Verdin imx8mm does not reboot after thermal trip

edwaugh · June 23, 2022, 1:11pm

Hi all,

We have spotted a problem with our devices during the very hot weather where a thermal trip causes a permanent shutdown. I was expecting a reboot once the temperature cooled but that does not seem to happen. What is the expected behaviour here?

Also, is it possible to trigger the trip point in software so I don’t have to use my ‘practical setup’

Screenshot 2022-06-23 141044

Cheers

Ed

edwaugh · June 23, 2022, 3:22pm

After fully cooled I checked the board and can see that the 3.3 V supply is up but the 1.8 V from the SOM is not present.
@RoccoBr @drew.tx @jaski.tx

gclaudino.tx · June 23, 2022, 4:34pm

Dear @edwaugh, how are you?

Could you please share more information about the exact version of your module?

Also, what were the test conditions that you performed? At which temperature did you set the heater? Was it inside a closed environment with a more distributed temperature or a single-point heat source as it appears to be on your picture?

Best regards,

edwaugh · June 24, 2022, 8:39am

Hi @gclaudino.tx,
The module is a Verdin imx8mm v1.1a serial 06827566. I just warm the SOM until the CPU hits its temperature trip. We have also seen the same behaviour in a temperature chamber but I don’t have one in my office to use. The heat is quite evenly distributed and builds quite slowly.
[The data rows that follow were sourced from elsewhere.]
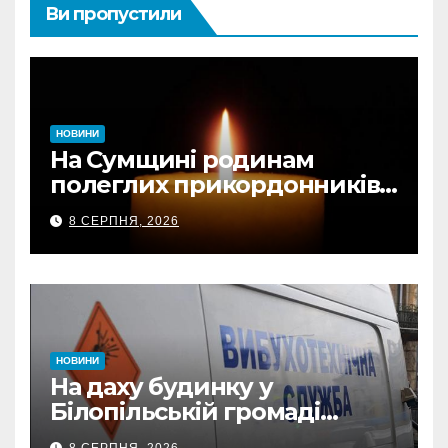
Ви пропустили
НОВИНИ
На Сумщині родинам
полеглих прикордонників
передали державні
8 СЕРПНЯ, 2026
нагороди та відомчі
відзнаки
НОВИНИ
На даху будинку у
Білопільській громаді
знайшли 120-мм міну
8 СЕРПНЯ, 2026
I think the main question for me is; what is the expected behaviour? I saw some documentation that said it might just be shutdown in which case behaviour is as expected and we just need to avoid that case. Do customers need to implment their own handling of over temperature conditions?

Thanks

Ed

matthias.tx · June 24, 2022, 12:23pm

Hello Edwaugh,

I need a bit more information on this. In fact the SOC temperature has to go below 85 c to reboot again. So that means your ambiance temp in your test might already be below 85 c but the SOC is not.
So until then the SOM should stuck in uboot. Can you check the console logs during that time for me?

Best Regards,

Matthias

edwaugh · June 24, 2022, 1:04pm

Hi @matthias.tx

I can confirm cpu temperature definitely goes under 85 C without rebooting. Can you give the commands you would like for the logs, I couldn’t see anything using dmesg. Any chance you can have a try on a board you have?

Thanks

Ed

edwaugh · June 24, 2022, 1:42pm

Hi @matthias.tx,
I made a log of the serial port. As you can see it trips and then I wait 10 minutes+ and CPU is cool then power cycle. It boots ok reporting a cpu temperature of 38 C but did not reboot itself.

Ed
thermal trip log.txt (6.7 KB)

gclaudino.tx · June 27, 2022, 4:25pm

Dear @edwaugh,

Thanks for the log and the update, we’ll investigate it. Did you experience a similar behavior while using one of our carrier boards?

Best regards,

edwaugh · June 28, 2022, 10:22am

I haven’t tried it but I can see that 3.3 V and Vbackup are both up on our board.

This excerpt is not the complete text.